Death Hawk was canceled after the third issue when the publisher went out of business. A fourth issue was completed but went unpublished at the time.

In September 2008, Ellis' Millennial Concepts (with Transfuzion Publishing) published a 128-page trade paperback, Death Hawk: The Soulworm Saga Volume One, that collected the published Death Hawk stories and the previously unpublished fourth issue. It included never-before seen incidental art by Darryl Banks, Jim Mooney and Robert Lewis.

In October 2019, graphic novel publisher Markosia released Death Hawk: The Complete Saga, in hardcover, trade paperback and digital editions with a new full-length story by artist Jeff Slemons.

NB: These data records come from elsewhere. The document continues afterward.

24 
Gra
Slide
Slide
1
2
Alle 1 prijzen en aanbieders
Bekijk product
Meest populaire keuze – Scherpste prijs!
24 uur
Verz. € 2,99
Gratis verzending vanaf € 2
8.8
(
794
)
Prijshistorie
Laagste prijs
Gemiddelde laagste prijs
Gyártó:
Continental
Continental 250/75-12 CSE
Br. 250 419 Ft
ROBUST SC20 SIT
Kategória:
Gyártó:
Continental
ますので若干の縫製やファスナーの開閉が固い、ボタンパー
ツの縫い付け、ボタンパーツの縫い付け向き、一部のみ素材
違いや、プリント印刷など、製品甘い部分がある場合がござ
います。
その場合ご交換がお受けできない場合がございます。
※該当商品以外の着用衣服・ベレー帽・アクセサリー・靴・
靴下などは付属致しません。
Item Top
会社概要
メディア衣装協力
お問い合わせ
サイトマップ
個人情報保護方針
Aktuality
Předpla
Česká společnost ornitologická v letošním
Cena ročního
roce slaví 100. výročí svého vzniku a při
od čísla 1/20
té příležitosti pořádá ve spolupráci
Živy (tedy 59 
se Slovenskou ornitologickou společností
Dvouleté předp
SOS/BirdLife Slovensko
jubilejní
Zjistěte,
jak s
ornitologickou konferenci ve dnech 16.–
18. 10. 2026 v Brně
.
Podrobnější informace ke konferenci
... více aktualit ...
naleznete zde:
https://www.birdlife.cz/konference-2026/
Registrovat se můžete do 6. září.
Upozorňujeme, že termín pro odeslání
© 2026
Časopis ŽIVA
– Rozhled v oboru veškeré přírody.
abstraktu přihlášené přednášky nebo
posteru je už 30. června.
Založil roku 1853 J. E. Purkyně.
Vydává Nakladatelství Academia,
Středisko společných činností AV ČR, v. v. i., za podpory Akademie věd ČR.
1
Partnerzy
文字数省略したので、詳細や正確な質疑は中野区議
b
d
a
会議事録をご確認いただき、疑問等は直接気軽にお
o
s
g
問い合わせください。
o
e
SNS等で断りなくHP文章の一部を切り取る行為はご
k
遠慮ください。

==Fictional character biography==
The 25th century as presented in Death Hawk and its companion series Star Rangers was a dystopia of Solar System-spanning corporations that held the true power behind the centralized government of the Sol 9 Commonwealth. His true name revealed, the protagonist was the surviving member of a group of corporate outcasts who called themselves the Death Hawks. When the group was betrayed by one of their own, Death Hawk escaped in his 50-year-old spaceship the Peregrine. With the aid of his bio-engineered sidekick, Cyke, Death Hawk traveled the spaceways eluding arrest warrants and creditors, his eye always out for ways to keep his salvage business going — often when legality was questionable.

Cyke, described as an "intelligent blob of goo", was a telepathic protosymbiote produced by the Biotek Corporation. Although Death Hawk is referred to Cyke as "he", the creature was sexless, but it possessed the ability to morph into a variety of sizes and shapes. Not only was Cyke extremely intelligent, but was also far more knowledgeable than his human partner and wasn't above reminding Death Hawk of the fact.

The story arc "The Soulworm Saga" revolved around the quest for a mythical alien object of immense power.

Other characters included:
- Brigid O'Shaunessy/Vanessa Bouvier, a beautiful con artist who claimed to be an exo-archeologist.
- R'yex, an Arcturan mercenary who first opposed Death Hawk then out of necessity joined forces with him.
- Anton Chane, a director of the mysterious Biotek Corporation, whose agenda has far-reaching implications for the evolution of humanity.
- Takaun, one of the "high daimyos" of the Sol 9 Shogunate, who was just as crafty as Chane and as greedy as R'yex, but in his own way.